Sorry but your 3.5 foot tank is not long enough for frontosa. They really need a 72" long aquarium because as they get older and aggression becomes a problem they need space to get away from each other.

Bruce


----------



## Heyguy74 (Aug 11, 2005)

While I would agree that a 6 ft tank is best. You should be fine with a 3.5 ft wide tank with 6 fish. I would put a good amount of rock to keep line of site limited. I would only keep one male to limt aggresion.


----------



## boredatwork (Sep 14, 2007)

The footprint of that tank is larger than a 6'x2' 150G/180G tank. I don't see why it would be a problem. I have seen several 5' 100G/120G tanks that seemed to be great with Frontosa.
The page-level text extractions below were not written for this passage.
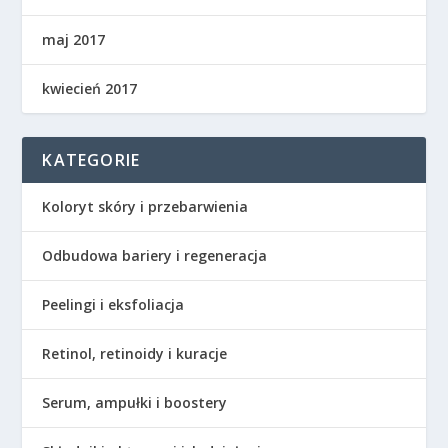
maj 2017
kwiecień 2017
KATEGORIE
Koloryt skóry i przebarwienia
Odbudowa bariery i regeneracja
Peelingi i eksfoliacja
Retinol, retinoidy i kuracje
Serum, ampułki i boostery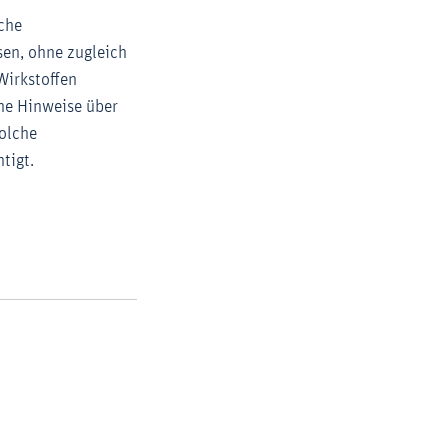
sche
sen, ohne zugleich
Wirkstoffen
che Hinweise über
Solche
tigt.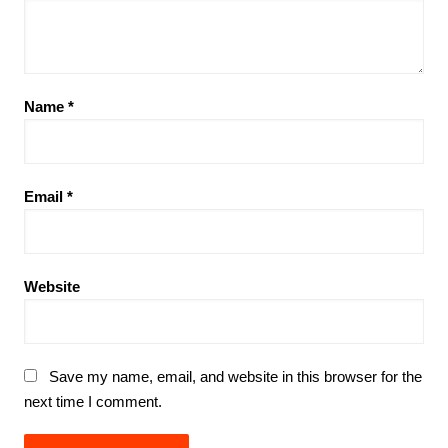
Name
*
Email
*
Website
Save my name, email, and website in this browser for the
next time I comment.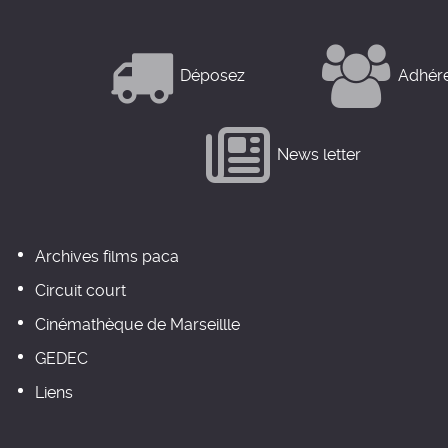
Déposez
Adhér
News letter
Archives films paca
Circuit court
Cinémathèque de Marseillle
GEDEC
Liens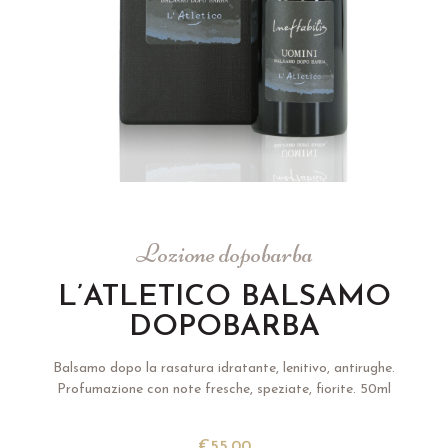
Lozione dopobarba
L’ATLETICO BALSAMO
DOPOBARBA
Balsamo dopo la rasatura idratante, lenitivo, antirughe.
Profumazione con note fresche, speziate, fiorite. 50ml
€
55.00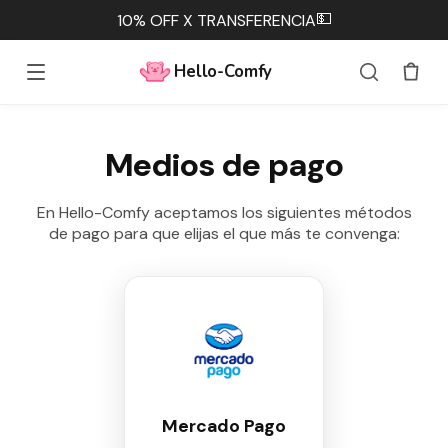
💵
10% OFF X TRANSFERENCIA
Hello-Comfy
Medios de pago
En Hello-Comfy aceptamos los siguientes métodos
de pago para que elijas el que más te convenga:
Mercado Pago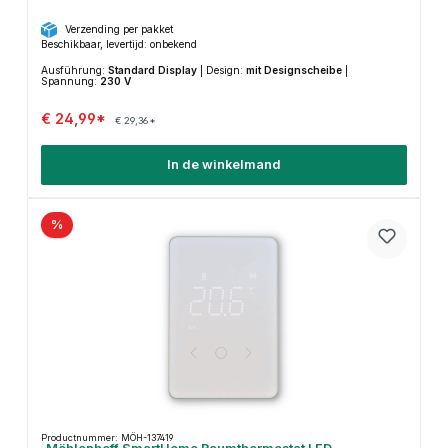
Verzending per pakket
Beschikbaar, levertijd: onbekend
Ausführung:
Standard Display
|
Design:
mit Designscheibe
|
Spannung:
230 V
€ 24,99*
€ 29,36*
In de winkelmand
%
Productnummer: MÖH-137419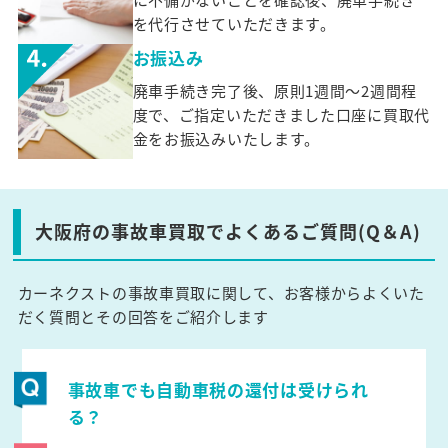
を代行させていただきます。
お振込み
廃車手続き完了後、原則1週間～2週間程
度で、ご指定いただきました口座に買取代
金をお振込みいたします。
大阪府の事故車買取でよくあるご質問(Q＆A)
カーネクストの事故車買取に関して、お客様からよくいた
だく質問とその回答をご紹介します
事故車でも自動車税の還付は受けられ
る？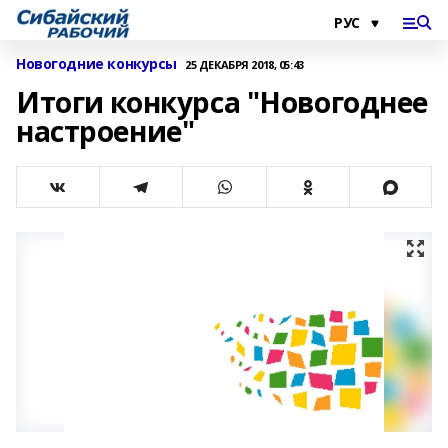
Новогодние конкурсы
25 ДЕКАБРЯ 2018, 05:43
Итоги конкурса "Новогоднее
настроение"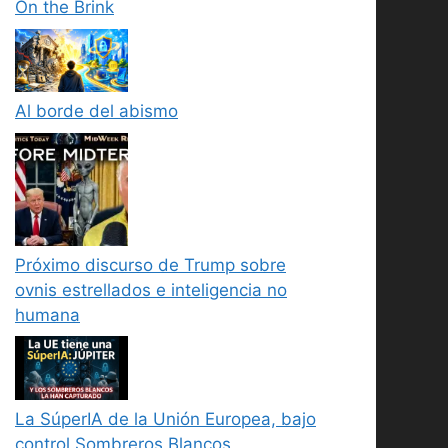
On the Brink
Al borde del abismo
Próximo discurso de Trump sobre
ovnis estrellados e inteligencia no
humana
La SúperIA de la Unión Europea, bajo
control Sombreros Blancos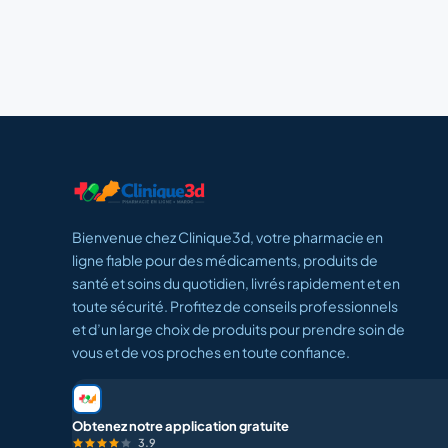
Bienvenue chez Clinique3d, votre pharmacie en
ligne fiable pour des médicaments, produits de
santé et soins du quotidien, livrés rapidement et en
toute sécurité. Profitez de conseils professionnels
et d’un large choix de produits pour prendre soin de
vous et de vos proches en toute confiance.
Obtenez notre application gratuite
3.9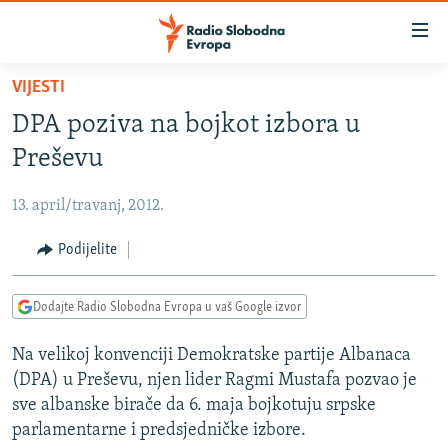
Dostupni
linkovi
Pređite
VIJESTI
na
VIJESTI
DPA poziva na bojkot izbora u
glavni
BOSNA I HERCEGOVINA
sadržaj
Preševu
SRBIJA
Pređite
na
13. april/travanj, 2012.
KOSOVO
glavnu
CRNA GORA
Podijelite
navigaciju
Pređite
VIZUELNO
na
Dodajte Radio Slobodna Evropa u vaš Google izvor
PODCASTI
VIDEO
pretragu
Na velikoj konvenciji Demokratske partije Albanaca
RAT U UKRAJINI
FOTOGALERIJE
(DPA) u Preševu, njen lider Ragmi Mustafa pozvao je
KINA NA BALKANU
INFOGRAFIKE
sve albanske birače da 6. maja bojkotuju srpske
parlamentarne i predsjedničke izbore.
RSE PRIČE IZ SVIJETA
I think this is a case outside of the realm of relevance for rules of thumb.

The more I think about it I think this footprint could give you a lot of options for aquascaping that could be very interesting.


----------



## Razzo (Oct 17, 2007)

Let's see, hmmm... you've already got the tank and the fronts - sounds like a decision has already been made :?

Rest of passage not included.